高雄市警察局刑事警察大隊は、児童ポルノに関する事件の捜査過程で、ある会社が販売する健康食品に中央主管機関が未承認の薬剤成分が含まれている疑いを発見。橋頭地方検察署の指揮の下、捜査チームを結成し、昨年実施した強制捜査で1万7000箱以上の偽薬および原料粉末を押収しました。
捜査によると、江容疑者は2017年から、バイアグラ(シルデナフィル)と類似した薬理作用を持つ物質を含む「A+剤」を中国から輸入し、李容疑者が経営するバイオテクノロジー企業へ販売していました。李容疑者はこの「A+剤」を精力剤の原料として加工し、事情を知らない食品加工業者に委託して「30密碼」「超能30」「30而立」「我弟很猛」などの商品名でカプセル詰めを行いました。
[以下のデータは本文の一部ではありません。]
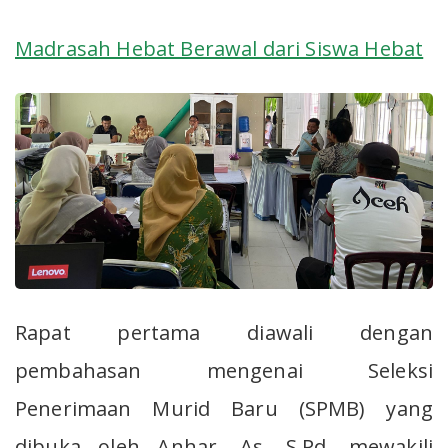
Madrasah Hebat Berawal dari Siswa Hebat
Rapat pertama diawali dengan
pembahasan mengenai Seleksi
Penerimaan Murid Baru (SPMB) yang
dibuka oleh Anhar, As, S.Pd, mewakili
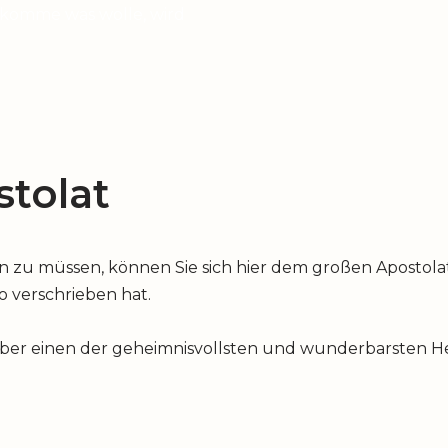
 komme was wolle, wird
tolat
u müssen, können Sie sich hier dem großen Apostolat 
io verschrieben hat.
über einen der geheimnisvollsten und wunderbarsten Hei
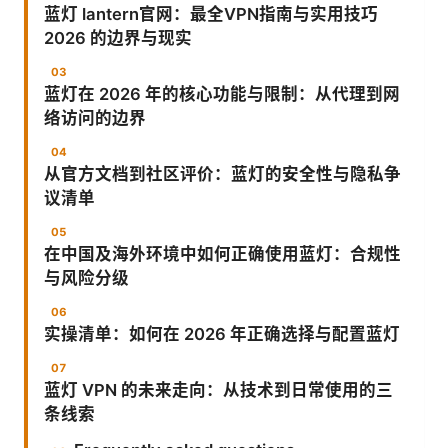
蓝灯 lantern官网：最全VPN指南与实用技巧
2026 的边界与现实
蓝灯在 2026 年的核心功能与限制：从代理到网
络访问的边界
从官方文档到社区评价：蓝灯的安全性与隐私争
议清单
在中国及海外环境中如何正确使用蓝灯：合规性
与风险分级
实操清单：如何在 2026 年正确选择与配置蓝灯
蓝灯 VPN 的未来走向：从技术到日常使用的三
条线索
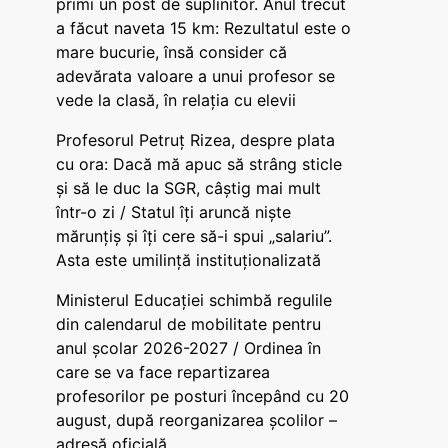
primi un post de suplinitor. Anul trecut
a făcut naveta 15 km: Rezultatul este o
mare bucurie, însă consider că
adevărata valoare a unui profesor se
vede la clasă, în relația cu elevii
Profesorul Petruț Rizea, despre plata
cu ora: Dacă mă apuc să strâng sticle
și să le duc la SGR, câștig mai mult
într-o zi / Statul îți aruncă niște
mărunțiș și îți cere să-i spui „salariu”.
Asta este umilință instituționalizată
Ministerul Educației schimbă regulile
din calendarul de mobilitate pentru
anul școlar 2026-2027 / Ordinea în
care se va face repartizarea
profesorilor pe posturi începând cu 20
august, după reorganizarea școlilor –
adresă oficială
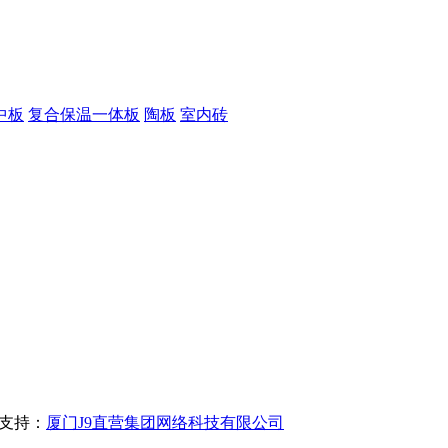
中板
复合保温一体板
陶板
室内砖
支持：
厦门J9直营集团网络科技有限公司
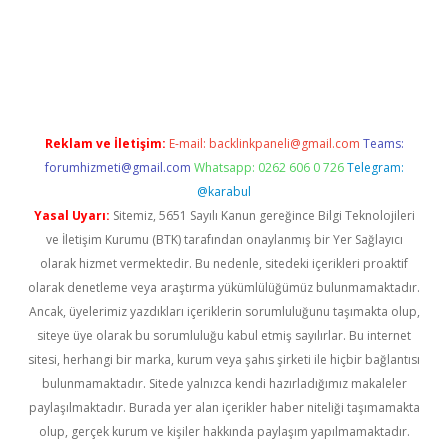
rg
Reklam ve İletişim:
E-mail:
backlinkpaneli@gmail.com
Teams:
forumhizmeti@gmail.com
Whatsapp: 0262 606 0 726
Telegram:
@karabul
Yasal Uyarı:
Sitemiz, 5651 Sayılı Kanun gereğince Bilgi Teknolojileri
ve İletişim Kurumu (BTK) tarafından onaylanmış bir Yer Sağlayıcı
olarak hizmet vermektedir. Bu nedenle, sitedeki içerikleri proaktif
olarak denetleme veya araştırma yükümlülüğümüz bulunmamaktadır.
Ancak, üyelerimiz yazdıkları içeriklerin sorumluluğunu taşımakta olup,
siteye üye olarak bu sorumluluğu kabul etmiş sayılırlar. Bu internet
sitesi, herhangi bir marka, kurum veya şahıs şirketi ile hiçbir bağlantısı
bulunmamaktadır. Sitede yalnızca kendi hazırladığımız makaleler
paylaşılmaktadır. Burada yer alan içerikler haber niteliği taşımamakta
olup, gerçek kurum ve kişiler hakkında paylaşım yapılmamaktadır.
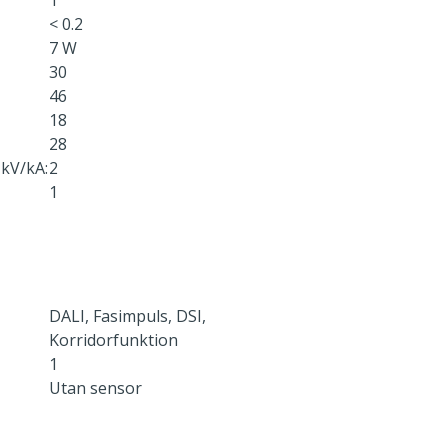
1
< 0.2
7 W
30
46
18
28
kV/kA:
2
1
DALI, Fasimpuls, DSI,
Korridorfunktion
1
Utan sensor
その後、「健康食品」の名目でインターネットプラットフォームを通じて販売し、有名インフルエンサーの「小哥哥艾理」を起用して広告宣伝を行っていました。
なお、「小哥哥艾理」は取り調べに対し、会社側から一部成分の合格証明書が提示されていたため、自身も騙された被害者であると主張しています。
警察による調査の結果、このグループは市場で14万箱以上の偽薬を販売し、8000万台湾元以上の利益を得ていたことが判明しました。検察は江容疑者、李容疑者ら4名を起訴し、関連企業に対しても罰金刑が科される見通しです。
警察は、臨床試験や安全評価を経ていないこうした類似成分は人体に深刻かつ回復不能な損害を与えるリスクがあるとし、医療上の必要性がある場合は正規の医療機関で処方を受けるよう注意を呼びかけています。また、成人向けサイトやインフルエンサーの推薦を鵜呑みにせず、出所不明のサプリメントを購入しないよう強調しました。